Description of the task = Line by line, please look for the word "background" in the following records, then copy each line you find it in.

####

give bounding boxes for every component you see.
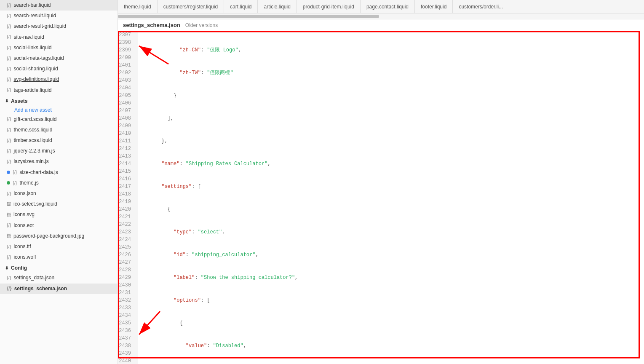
tab-article-liquid[interactable]: article.liquid: [258, 0, 297, 13]
liquid-file-icon: {/}: [7, 115, 11, 123]
line-num-2440: 2440: [118, 357, 134, 364]
line-num-2421: 2421: [118, 213, 134, 221]
line-num-2408: 2408: [118, 115, 134, 122]
sidebar-item-size-chart[interactable]: {/} size-chart-data.js: [0, 167, 118, 178]
line-num-2425: 2425: [118, 244, 134, 251]
code-line-2398: "zh-TW": "僅限商標": [143, 69, 644, 77]
sidebar-item-gift-card[interactable]: {/} gift-card.scss.liquid: [0, 114, 118, 125]
line-num-2409: 2409: [118, 122, 134, 130]
sidebar-item-label: password-page-background.jpg: [13, 232, 84, 240]
sidebar-item-label: site-nav.liquid: [13, 33, 44, 41]
liquid-file-icon: {/}: [7, 274, 11, 282]
sidebar-item-label: timber.scss.liquid: [13, 136, 52, 145]
sidebar-item-theme-js[interactable]: {/} theme.js: [0, 178, 118, 188]
sidebar-item-label: theme.js: [19, 179, 38, 187]
sidebar-item-label: svg-definitions.liquid: [13, 75, 59, 83]
code-text: "zh-CN": "仅限_Logo", "zh-TW": "僅限商標" } ],…: [138, 31, 644, 364]
liquid-file-icon: {/}: [7, 190, 11, 198]
line-num-2414: 2414: [118, 160, 134, 168]
sidebar-item-label: icons.woff: [13, 253, 36, 261]
liquid-file-icon: {/}: [7, 158, 11, 166]
sidebar-item-label: settings_schema.json: [14, 285, 67, 293]
line-num-2399: 2399: [118, 46, 134, 54]
liquid-file-icon: {/}: [7, 243, 11, 251]
code-line-2405: "type": "select",: [143, 228, 644, 236]
sidebar-item-password-bg[interactable]: 🖼 password-page-background.jpg: [0, 231, 118, 241]
sidebar: {/} search-bar.liquid {/} search-result.…: [0, 0, 118, 364]
add-asset-link[interactable]: Add a new asset: [0, 106, 118, 114]
line-num-2422: 2422: [118, 221, 134, 228]
sidebar-item-label: lazysizes.min.js: [13, 158, 48, 166]
assets-section-label: Assets: [11, 98, 27, 104]
sidebar-item-label: settings_data.json: [13, 274, 54, 282]
sidebar-item-lazysizes[interactable]: {/} lazysizes.min.js: [0, 156, 118, 167]
liquid-file-icon: {/}: [7, 2, 11, 9]
sidebar-item-social-links[interactable]: {/} social-links.liquid: [0, 43, 118, 53]
sidebar-item-timber-scss[interactable]: {/} timber.scss.liquid: [0, 135, 118, 146]
sidebar-item-label: icons.ttf: [13, 243, 31, 251]
tab-page-contact[interactable]: page.contact.liquid: [361, 0, 415, 13]
assets-section-header[interactable]: ⬇ Assets: [0, 96, 118, 106]
sidebar-item-icons-woff[interactable]: {/} icons.woff: [0, 252, 118, 262]
sidebar-item-label: icons.json: [13, 190, 36, 198]
tab-product-grid-item[interactable]: product-grid-item.liquid: [297, 0, 361, 13]
modified-dot-icon: [7, 181, 10, 185]
line-num-2403: 2403: [118, 77, 134, 84]
sidebar-item-theme-scss[interactable]: {/} theme.scss.liquid: [0, 125, 118, 135]
sidebar-item-icons-eot[interactable]: {/} icons.eot: [0, 220, 118, 231]
line-num-2401: 2401: [118, 62, 134, 69]
sidebar-item-search-bar[interactable]: {/} search-bar.liquid: [0, 0, 118, 11]
tab-cart-liquid[interactable]: cart.liquid: [224, 0, 258, 13]
tab-theme-liquid[interactable]: theme.liquid: [118, 0, 158, 13]
line-num-2434: 2434: [118, 312, 134, 319]
code-line-2402: "name": "Shipping Rates Calculator",: [143, 160, 644, 168]
liquid-file-icon: {/}: [7, 126, 11, 134]
sidebar-item-icons-svg[interactable]: 🖼 icons.svg: [0, 209, 118, 220]
line-num-2423: 2423: [118, 228, 134, 236]
liquid-file-icon: {/}: [7, 285, 12, 292]
code-line-2404: {: [143, 206, 644, 213]
code-line-2397: "zh-CN": "仅限_Logo",: [143, 46, 644, 54]
code-line-2403: "settings": [: [143, 183, 644, 190]
config-files-list: {/} settings_data.json {/} settings_sche…: [0, 273, 118, 294]
image-file-icon: 🖼: [7, 201, 11, 208]
sidebar-item-svg-definitions[interactable]: {/} svg-definitions.liquid: [0, 74, 118, 85]
line-num-2433: 2433: [118, 304, 134, 312]
tab-customers-order[interactable]: customers/order.li...: [453, 0, 509, 13]
sidebar-item-icons-json[interactable]: {/} icons.json: [0, 188, 118, 199]
line-num-2430: 2430: [118, 281, 134, 289]
sidebar-item-search-result-grid[interactable]: {/} search-result-grid.liquid: [0, 21, 118, 32]
line-num-2402: 2402: [118, 69, 134, 77]
sidebar-item-site-nav[interactable]: {/} site-nav.liquid: [0, 32, 118, 43]
liquid-file-icon: {/}: [7, 33, 11, 41]
sidebar-item-search-result[interactable]: {/} search-result.liquid: [0, 11, 118, 21]
liquid-file-icon: {/}: [7, 12, 11, 20]
sidebar-item-settings-schema[interactable]: {/} settings_schema.json: [0, 284, 118, 294]
scrollbar-thumb[interactable]: [118, 15, 379, 18]
sidebar-item-label: size-chart-data.js: [19, 169, 58, 177]
sidebar-item-icons-ttf[interactable]: {/} icons.ttf: [0, 241, 118, 252]
sidebar-item-jquery[interactable]: {/} jquery-2.2.3.min.js: [0, 146, 118, 156]
line-num-2417: 2417: [118, 183, 134, 190]
code-line-2409: {: [143, 319, 644, 327]
older-versions-link[interactable]: Older versions: [185, 22, 218, 28]
sidebar-item-ico-select[interactable]: 🖼 ico-select.svg.liquid: [0, 199, 118, 209]
image-file-icon: 🖼: [7, 233, 11, 239]
liquid-file-icon: {/}: [7, 86, 11, 94]
code-editor[interactable]: 2397 2398 2399 2400 2401 2402 2403 2404 …: [118, 31, 644, 364]
horizontal-scrollbar[interactable]: [118, 13, 644, 19]
line-num-2407: 2407: [118, 107, 134, 115]
sidebar-item-label: search-result.liquid: [13, 12, 56, 20]
editor-header: settings_schema.json Older versions: [118, 19, 644, 31]
line-num-2404: 2404: [118, 84, 134, 92]
code-line-2407: "label": "Show the shipping calculator?"…: [143, 274, 644, 281]
tab-footer-liquid[interactable]: footer.liquid: [415, 0, 453, 13]
tab-customers-register[interactable]: customers/register.liquid: [158, 0, 224, 13]
config-section-header[interactable]: ⬇ Config: [0, 262, 118, 273]
sidebar-item-social-meta-tags[interactable]: {/} social-meta-tags.liquid: [0, 53, 118, 64]
sidebar-item-tags-article[interactable]: {/} tags-article.liquid: [0, 85, 118, 96]
sidebar-item-label: social-sharing.liquid: [13, 65, 58, 73]
sidebar-item-social-sharing[interactable]: {/} social-sharing.liquid: [0, 64, 118, 74]
line-num-2429: 2429: [118, 274, 134, 281]
sidebar-item-settings-data[interactable]: {/} settings_data.json: [0, 273, 118, 283]
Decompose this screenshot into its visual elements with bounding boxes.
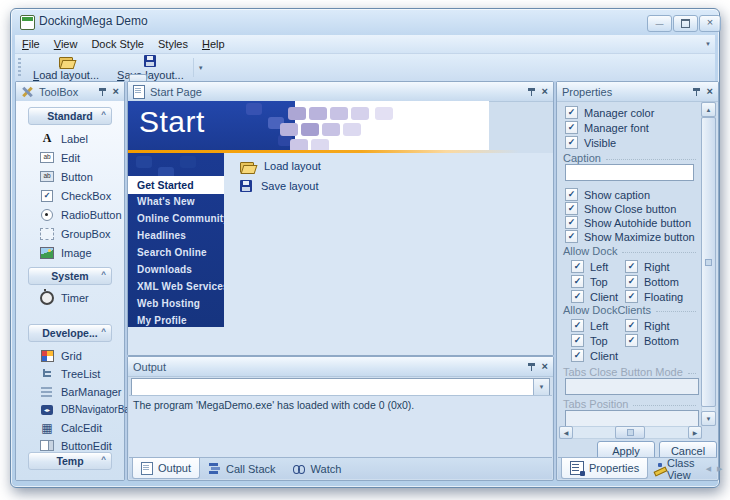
check-show-autohide[interactable]: ✓Show Autohide button (565, 216, 691, 229)
caption-input[interactable] (565, 164, 694, 181)
check-manager-font[interactable]: ✓Manager font (565, 121, 649, 134)
pin-icon[interactable] (527, 361, 537, 372)
toolbox-item-button[interactable]: abButton (40, 169, 93, 184)
nav-item-search-online[interactable]: Search Online (137, 247, 207, 258)
combo-dropdown-button[interactable]: ▼ (533, 379, 549, 395)
load-layout-link[interactable]: Load layout (240, 160, 321, 172)
tabs-position-value[interactable] (566, 411, 707, 426)
title-bar[interactable]: DockingMega Demo — × (11, 9, 719, 35)
tile (301, 123, 319, 136)
nav-item-downloads[interactable]: Downloads (137, 264, 192, 275)
group-temp[interactable]: Temp ^ (28, 452, 112, 470)
properties-header[interactable]: Properties × (557, 82, 718, 102)
toolbox-item-edit[interactable]: abEdit (40, 150, 80, 165)
v-scrollbar-thumb[interactable] (701, 117, 716, 407)
toolbox-header[interactable]: ToolBox × (16, 82, 124, 102)
dock-area: ToolBox × Standard ^ ALabel abEdit abBut… (15, 81, 715, 479)
check-dock-bottom[interactable]: ✓Bottom (625, 275, 679, 288)
toolbox-item-grid[interactable]: Grid (40, 348, 82, 363)
group-system[interactable]: System ^ (28, 267, 112, 285)
check-dock-right[interactable]: ✓Right (625, 260, 670, 273)
output-log[interactable]: The program 'MegaDemo.exe' has loaded wi… (129, 395, 552, 458)
group-developer[interactable]: Develope... ^ (28, 324, 112, 342)
close-icon[interactable]: × (542, 361, 548, 372)
toolbox-item-calcedit[interactable]: ▦CalcEdit (40, 420, 102, 435)
toolbar-options-icon[interactable]: ▼ (193, 58, 208, 77)
minimize-button[interactable]: — (647, 15, 672, 32)
tabs-position-combo[interactable]: ▼ (565, 410, 699, 427)
tab-scroll-right-icon[interactable]: ▶ (717, 465, 722, 473)
tab-watch[interactable]: Watch (285, 458, 350, 479)
nav-item-whats-new[interactable]: What's New (137, 196, 195, 207)
menu-overflow-icon[interactable]: ▼ (705, 41, 711, 47)
nav-item-headlines[interactable]: Headlines (137, 230, 186, 241)
menu-dock-style[interactable]: Dock Style (84, 36, 151, 52)
check-dock-floating[interactable]: ✓Floating (625, 290, 683, 303)
tab-call-stack[interactable]: Call Stack (201, 458, 284, 479)
scroll-left-button[interactable]: ◀ (559, 426, 573, 439)
toolbox-item-dbnavigatorbar[interactable]: ◂▸DBNavigatorBar (40, 402, 133, 417)
scroll-down-button[interactable]: ▼ (701, 411, 716, 426)
output-combo-input[interactable] (132, 379, 533, 395)
tabs-close-mode-combo[interactable]: ▼ (565, 378, 699, 395)
toolbox-item-barmanager[interactable]: BarManager (40, 384, 122, 399)
nav-item-my-profile[interactable]: My Profile (137, 315, 187, 326)
close-icon[interactable]: × (707, 86, 713, 97)
close-icon[interactable]: × (113, 86, 119, 97)
tab-output[interactable]: Output (132, 458, 200, 479)
check-dc-right[interactable]: ✓Right (625, 319, 670, 332)
close-button[interactable]: × (699, 15, 721, 32)
menu-view[interactable]: View (47, 36, 85, 52)
group-standard[interactable]: Standard ^ (28, 107, 112, 125)
save-layout-button[interactable]: Save layout... (108, 54, 193, 81)
scroll-right-button[interactable]: ▶ (688, 426, 702, 439)
toolbox-item-label[interactable]: ALabel (40, 131, 88, 146)
menu-file[interactable]: File (15, 36, 47, 52)
toolbox-item-groupbox[interactable]: GroupBox (40, 226, 111, 241)
pin-icon[interactable] (527, 86, 537, 97)
pin-icon[interactable] (98, 86, 108, 97)
toolbox-item-checkbox[interactable]: ✓CheckBox (40, 188, 111, 203)
close-icon[interactable]: × (542, 86, 548, 97)
scroll-up-button[interactable]: ▲ (701, 102, 716, 117)
toolbox-item-timer[interactable]: Timer (40, 290, 89, 305)
section-tabs-close-mode: Tabs Close Button Mode (563, 366, 696, 378)
check-manager-color[interactable]: ✓Manager color (565, 106, 654, 119)
save-layout-link[interactable]: Save layout (240, 180, 318, 192)
toolbar-grip[interactable] (18, 58, 21, 77)
check-show-close[interactable]: ✓Show Close button (565, 202, 676, 215)
check-dc-left[interactable]: ✓Left (571, 319, 608, 332)
tab-class-view[interactable]: Class View (649, 458, 705, 479)
nav-item-online-community[interactable]: Online Community (137, 213, 224, 224)
caption-input-field[interactable] (566, 165, 693, 180)
check-show-caption[interactable]: ✓Show caption (565, 188, 650, 201)
check-dc-top[interactable]: ✓Top (571, 334, 608, 347)
pin-icon[interactable] (692, 86, 702, 97)
nav-item-web-hosting[interactable]: Web Hosting (137, 298, 200, 309)
nav-item-xml-web-services[interactable]: XML Web Services (137, 281, 224, 292)
start-page-header[interactable]: Start Page × (128, 82, 553, 102)
toolbox-item-image[interactable]: Image (40, 245, 92, 260)
check-visible[interactable]: ✓Visible (565, 136, 616, 149)
maximize-button[interactable] (673, 15, 698, 32)
tab-properties[interactable]: Properties (561, 458, 648, 479)
check-dc-client[interactable]: ✓Client (571, 349, 618, 362)
properties-panel: Properties × ✓Manager color ✓Manager fon… (556, 81, 719, 481)
check-dock-left[interactable]: ✓Left (571, 260, 608, 273)
tabs-close-mode-value[interactable] (566, 379, 707, 394)
check-dock-client[interactable]: ✓Client (571, 290, 618, 303)
output-combo[interactable]: ▼ (131, 378, 550, 396)
tab-scroll-left-icon[interactable]: ◀ (706, 465, 711, 473)
toolbox-item-radiobutton[interactable]: RadioButton (40, 207, 122, 222)
nav-item-get-started[interactable]: Get Started (128, 176, 224, 194)
check-show-maximize[interactable]: ✓Show Maximize button (565, 230, 695, 243)
check-dock-top[interactable]: ✓Top (571, 275, 608, 288)
output-header[interactable]: Output × (128, 357, 553, 377)
toolbox-item-treelist[interactable]: TreeList (40, 366, 100, 381)
check-dc-bottom[interactable]: ✓Bottom (625, 334, 679, 347)
load-layout-button[interactable]: Load layout... (24, 54, 108, 81)
toolbox-item-buttonedit[interactable]: ButtonEdit (40, 438, 112, 453)
menu-styles[interactable]: Styles (151, 36, 195, 52)
h-scrollbar-thumb[interactable] (615, 426, 645, 439)
menu-help[interactable]: Help (195, 36, 232, 52)
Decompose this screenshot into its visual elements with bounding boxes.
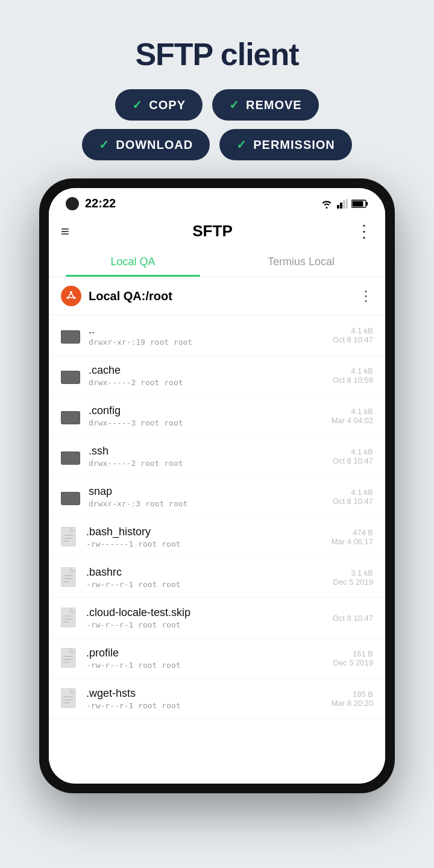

####

Worked solution =
sidebar-item-label: password-page-background.jpg: [13, 232, 84, 240]
sidebar-item-password-bg[interactable]: 🖼 password-page-background.jpg: [0, 231, 118, 241]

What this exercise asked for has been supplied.